そして、暫く待たされてから執事のおじさんが現れて、予想違わず質素な広間に通された。
「ご主人様がお見えになるまで、こちらでお待ちください」
「はい。失礼致します」
「ありがとうございます」
そう言った執事が立ち去る前に、領主宛に心ばかりのお土産――転売で稼いだお金を忍ばせたお菓子を手渡しておく。そして、革張りのソファに腰掛けて待機していると、落ち着いた色合いの趣深い衣服で身を着飾る壮年のお貴族様が広間にやってきた。
その姿を目にしてすかさず立ち上がり、お貴族様の足下で店主と揃って跪く。先に挨拶を交わしている店主が終わり次第、私も後に続いた。

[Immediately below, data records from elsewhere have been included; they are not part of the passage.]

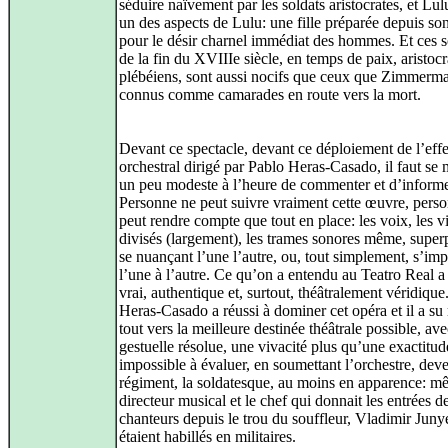
séduire naïvement par les soldats aristocrates, et Lul
un des aspects de Lulu: une fille préparée depuis so
pour le désir charnel immédiat des hommes. Et ces s
de la fin du XVIIIe siècle, en temps de paix, aristoc
plébéiens, sont aussi nocifs que ceux que Zimmerm
connus comme camarades en route vers la mort.
Devant ce spectacle, devant ce déploiement de l’effe
orchestral dirigé par Pablo Heras-Casado, il faut se 
un peu modeste à l’heure de commenter et d’informe
Personne ne peut suivre vraiment cette œuvre, pers
peut rendre compte que tout en place: les voix, les v
divisés (largement), les trames sonores même, super
se nuançant l’une l’autre, ou, tout simplement, s’im
l’une à l’autre. Ce qu’on a entendu au Teatro Real 
vrai, authentique et, surtout, théâtralement véridique
Heras-Casado a réussi à dominer cet opéra et il a su
tout vers la meilleure destinée théâtrale possible, ave
gestuelle résolue, une vivacité plus qu’une exactitud
impossible à évaluer, en soumettant l’orchestre, dev
régiment, la soldatesque, au moins en apparence: m
directeur musical et le chef qui donnait les entrées d
chanteurs depuis le trou du souffleur, Vladimir Juny
étaient habillés en militaires.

「本日はお時間をいただきまして誠にありがとうございます。私はグロリア王国で行商人見習いをしております、サラと申す者です。ご相談したい事があり参りました」
「ウィンダム領を治めるダーモット・バロン・オヴ・サリンジャーだ。あまり固くなる必要はない。楽になさい。……して、その議とは?」
「恐れ入ります。海沿いに進んだ先に存在する廃墟ともいえる町についてです」
「ケルシーの町か。それについては調べておる」
どうやら、散々待たされている間に王城の役人へ真偽確認を取っていたらしく、私の話はすべて事実であり、あの土地は思うままに使ってよいと笑みを浮かべて答えてくれたそうだ。
「では、空き家となっている建物を私が使用してもよいのですか?」
「何ら問題ない。場が調えばギルドや守備兵を配置しよう」
あれを見たら頷かざるを得ないけれど、ギルドや兵士だけでなく徴税する機関もないだろうし、現状だと脱税し放題だったのでは……。もはやこのお貴族様は用済みなので、早いところ町に戻ってギルドが設置される前にやれる事をやらなければ。
そんな腹づもりを隠して
「そこで、この国には不慣れであろうとのことで、手伝いを寄越して下さるそうだ」
「ありがとうございます。お手を煩わせてしまい申し訳ございません」
「なに、ただ仲介をしたまでに過ぎん。礼なら大臣に伝えてくれ」
「すべてはサリンジャー閣下のお力添えあってこそ。大臣にはお礼状をお送りいたします」
まさか手伝いまで用意してくれるとは。あの男の周りには意外といい貴族がいたものだね。もしかしたら私の事情を知って不憫に思われたのかもしれないけれど、この際利用できるなら同情でも何でもいいよ。